[Dataset records — start]

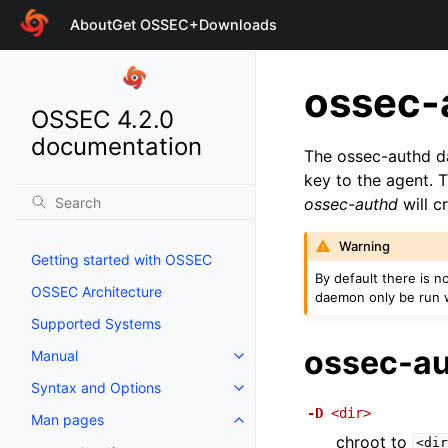
About
Get OSSEC+
Downloads
ossec-
OSSEC 4.2.0
documentation
The ossec-authd d
key to the agent. 
ossec-authd
will c
Warning
Getting started with OSSEC
By default there is n
OSSEC Architecture
daemon only be run 
Supported Systems
ossec-au
Manual
Syntax and Options
-D
<dir>
Man pages
chroot to
<dir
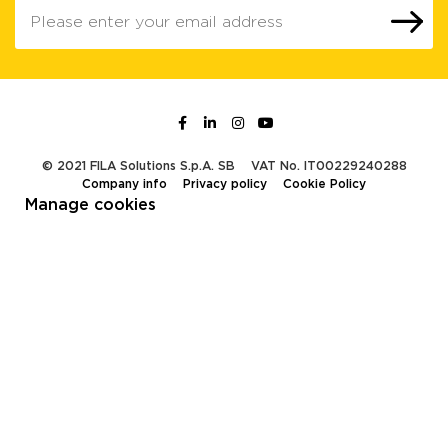
© 2021 FILA Solutions S.p.A. SB
VAT No. IT00229240288
Company info
Privacy policy
Cookie Policy
Manage cookies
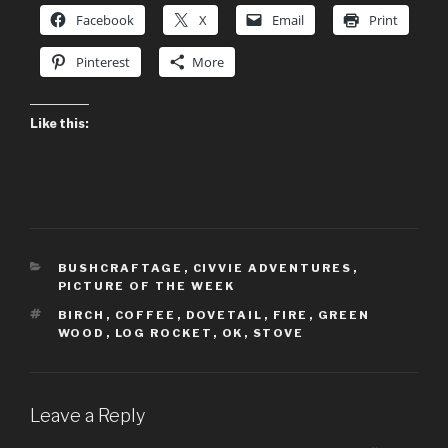
Facebook
X
Email
Print
Pinterest
More
Like this:
CATEGORIES
BUSHCRAFTAGE
,
CIVVIE ADVENTURES
,
PICTURE OF THE WEEK
TAGS
BIRCH
,
COFFEE
,
DOVETAIL
,
FIRE
,
GREEN
WOOD
,
LOG ROCKET
,
OK
,
STOVE
Leave a Reply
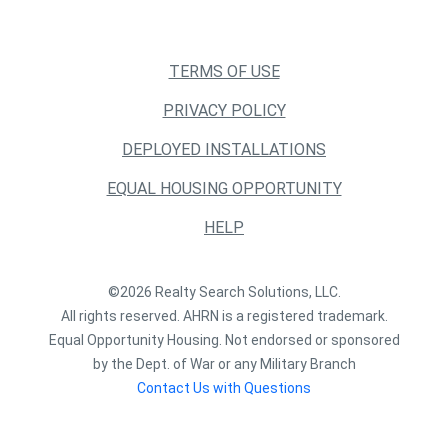
TERMS OF USE
PRIVACY POLICY
DEPLOYED INSTALLATIONS
EQUAL HOUSING OPPORTUNITY
HELP
©2026 Realty Search Solutions, LLC.
All rights reserved. AHRN is a registered trademark.
Equal Opportunity Housing. Not endorsed or sponsored
by the Dept. of War or any Military Branch
Contact Us with Questions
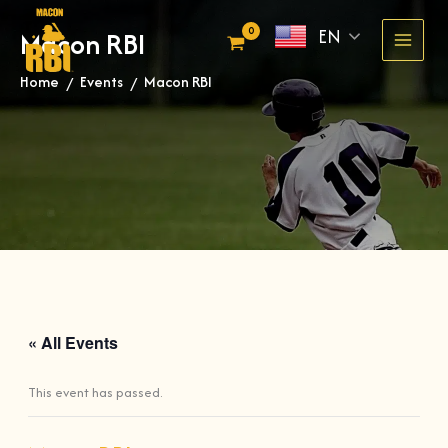
Skip
EN
Macon RBI
to
content
Home
Events
Macon RBI
»
»
« All Events
This event has passed.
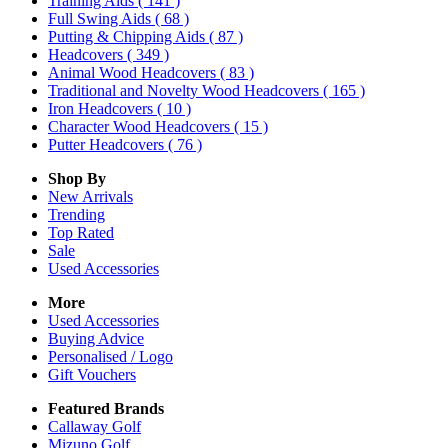
Training Aids
( 141 )
Full Swing Aids
( 68 )
Putting & Chipping Aids
( 87 )
Headcovers
( 349 )
Animal Wood Headcovers
( 83 )
Traditional and Novelty Wood Headcovers
( 165 )
Iron Headcovers
( 10 )
Character Wood Headcovers
( 15 )
Putter Headcovers
( 76 )
Shop By
New Arrivals
Trending
Top Rated
Sale
Used Accessories
More
Used Accessories
Buying Advice
Personalised / Logo
Gift Vouchers
Featured Brands
Callaway Golf
Mizuno Golf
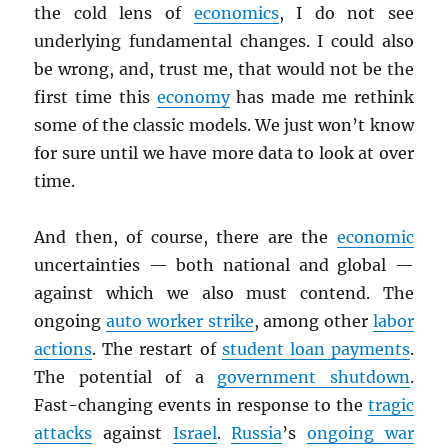
the cold lens of
economics
, I do not see
underlying fundamental changes. I could also
be wrong, and, trust me, that would not be the
first time this
economy
has made me rethink
some of the classic models. We just won’t know
for sure until we have more data to look at over
time.
And then, of course, there are the
economic
uncertainties — both national and global —
against which we also must contend. The
ongoing
auto worker strike
, among other
labor
actions
. The restart of
student loan payments
.
The potential of a
government shutdown
.
Fast-changing events in response to the
tragic
attacks
against
Israel
.
Russia
’s
ongoing war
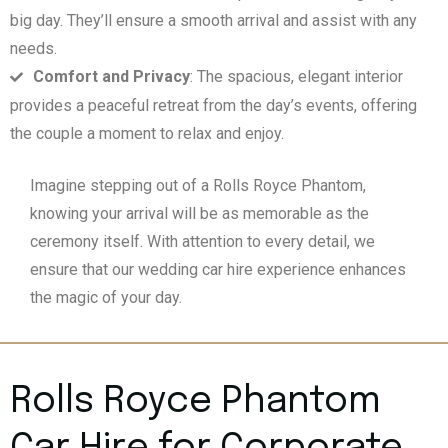
big day. They’ll ensure a smooth arrival and assist with any
needs.
Comfort and Privacy
: The spacious, elegant interior
provides a peaceful retreat from the day’s events, offering
the couple a moment to relax and enjoy.
Imagine stepping out of a Rolls Royce Phantom,
knowing your arrival will be as memorable as the
ceremony itself. With attention to every detail, we
ensure that our wedding car hire experience enhances
the magic of your day.
Rolls Royce Phantom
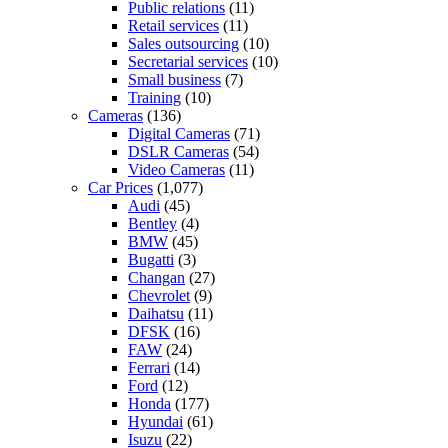
Public relations
(11)
Retail services
(11)
Sales outsourcing
(10)
Secretarial services
(10)
Small business
(7)
Training
(10)
Cameras
(136)
Digital Cameras
(71)
DSLR Cameras
(54)
Video Cameras
(11)
Car Prices
(1,077)
Audi
(45)
Bentley
(4)
BMW
(45)
Bugatti
(3)
Changan
(27)
Chevrolet
(9)
Daihatsu
(11)
DFSK
(16)
FAW
(24)
Ferrari
(14)
Ford
(12)
Honda
(177)
Hyundai
(61)
Isuzu
(22)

[Dataset records — finish]

__What to do__
In the copy, include each entry exactly as written and none of the pictures.

__Task solution__
About
Get OSSEC+
Downloads
ossec-
OSSEC 4.2.0
documentation
The ossec-authd d
key to the agent. 
ossec-authd
will c
Warning
Getting started with OSSEC
By default there is n
OSSEC Architecture
daemon only be run 
Supported Systems
ossec-au
Manual
Syntax and Options
-D
<dir>
Man pages
chroot to
<dir
© 2021 FILA Solutions S.p.A. SB
VAT No. IT00229240288
Company info
Privacy policy
Cookie Policy
Manage cookies
Facebook
X
Email
Print
Pinterest
More
Like this:
CATEGORIES
BUSHCRAFTAGE
,
CIVVIE ADVENTURES
,
PICTURE OF THE WEEK
TAGS
BIRCH
,
COFFEE
,
DOVETAIL
,
FIRE
,
GREEN
WOOD
,
LOG ROCKET
,
OK
,
STOVE
Leave a Reply
TERMS OF USE
PRIVACY POLICY
DEPLOYED INSTALLATIONS
EQUAL HOUSING OPPORTUNITY
HELP
©2026 Realty Search Solutions, LLC.
All rights reserved. AHRN is a registered trademark.
Equal Opportunity Housing. Not endorsed or sponsored
by the Dept. of War or any Military Branch
Contact Us with Questions
Skip
EN
Macon RBI
to
content
Home
Events
Macon RBI
»
»
« All Events
This event has passed.
Training Aids
( 141 )
Full Swing Aids
( 68 )
Putting & Chipping Aids
( 87 )
Headcovers
( 349 )
Animal Wood Headcovers
( 83 )
Traditional and Novelty Wood Headcovers
( 165 )
Iron Headcovers
( 10 )
Character Wood Headcovers
( 15 )
Putter Headcovers
( 76 )
Shop By
New Arrivals
Trending
Top Rated
Sale
Used Accessories
More
Used Accessories
Buying Advice
Personalised / Logo
Gift Vouchers
Featured Brands
Callaway Golf
Mizuno Golf
the cold lens of
economics
, I do not see
underlying fundamental changes. I could also
be wrong, and, trust me, that would not be the
first time this
economy
has made me rethink
some of the classic models. We just won’t know
for sure until we have more data to look at over
time.
And then, of course, there are the
economic
uncertainties — both national and global —
against which we also must contend. The
ongoing
auto worker strike
, among other
labor
actions
. The restart of
student loan payments
.
The potential of a
government shutdown
.
Fast-changing events in response to the
tragic
attacks
against
Israel
.
Russia
’s
ongoing war
big day. They’ll ensure a smooth arrival and assist with any
needs.
Comfort and Privacy
: The spacious, elegant interior
provides a peaceful retreat from the day’s events, offering
the couple a moment to relax and enjoy.
Imagine stepping out of a Rolls Royce Phantom,
knowing your arrival will be as memorable as the
ceremony itself. With attention to every detail, we
ensure that our wedding car hire experience enhances
the magic of your day.
Rolls Royce Phantom
Public relations
(11)
Retail services
(11)
Sales outsourcing
(10)
Secretarial services
(10)
Small business
(7)
Training
(10)
Cameras
(136)
Digital Cameras
(71)
DSLR Cameras
(54)
Video Cameras
(11)
Car Prices
(1,077)
Audi
(45)
Bentley
(4)
BMW
(45)
Bugatti
(3)
Changan
(27)
Chevrolet
(9)
Daihatsu
(11)
DFSK
(16)
FAW
(24)
Ferrari
(14)
Ford
(12)
Honda
(177)
Hyundai
(61)
Isuzu
(22)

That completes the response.